The small, dainty flowers of the foxglove plant, the wispy peony blooms and the lovely drops of the bleeding hearts all bring back the sights and scents of the gardens from years past. Recreating a garden of yore is the newest trend in home landscaping.
Before the overly accessorized 1950s yards and the victory gardens of the 1940s, gardens in the 1920 and 1930s served to build a welcoming “public” space in the front of the home to welcome and entertain guests. In those days, the back of the home, called the “service space,” was for doing chores and hanging laundry. Over time, the ubiquity of technology, e.g. clothes washers and dryers, slowly changed the purpose of both the front and back yards of American homes. Today, we optimize the curb appeal of the rarely-used front yards and expand our living space by building a custom outdoor room or backyard patio.

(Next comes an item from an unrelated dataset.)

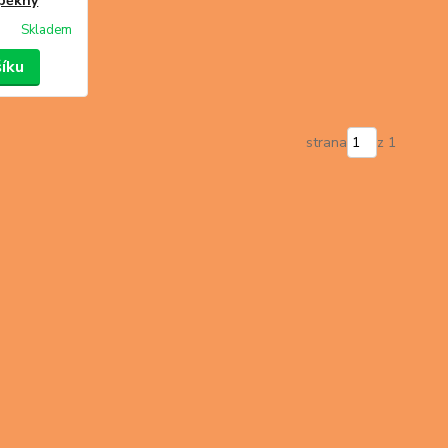
 pěkný
Skladem
šíku
strana
z 1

A recent trend is to bring back the nostalgic gardens of our grandmothers. Colorful, cottage gardens with statement flowers such as snapdragons, hollyhocks and foxgloves. In her 1920 book Come into the Garden, pioneering landscape designer Grace Tabor lamented the overuse of evergreens. In the 1920s, greenery was the go-to planting of the day. Ms. Tabor, through her many books and articles, encouraged gardeners to not only deliberately design their spaces but to also add something other than shrubs and evergreens. Daffodils and phlox flowers were some of Ms. Tabor’s recommendations. Small blooms with the occasional big bloom (like a peony) kept a garden understated and welcoming.
Another sign of the everything-old-is-new-again trend in gardening is the interest in heirloom seeds. Stephen Scott, of Terroir Seeds, explains what makes a seed an “heirloom” on his blog:
“An heirloom is generally considered something worth passing down. An heirloom seed, therefore, is seed from a plant that has been passed from one generation to another, carefully grown and saved because it is considered valuable.”
An heirloom seed is usually from a plant that is pollinated by bees or the wind. An open-pollinated plant has seeds that can be harvested easily by the gardener. When a family found a flower or vegetable they enjoyed, they would collect the seeds and store them for future use. The seeds would be planted in new homes, or handed down to the next generation. Planting heirloom seeds is not required for a nostalgia garden, but keeping your choices to open-pollinated plants will help recreate the old garden scene.
Many outlets will claim they sell heirloom seeds, but look for true heritage seed sellers who take good care of their work. Heritage Flower Farm in Wisconsin has a website filled with good information and heritage seeds for sale, listed according to hardiness zones. Find the seeds that will fill your garden with authentic flowers from the past and you’ll spend your future spring and summer days in timeless beauty.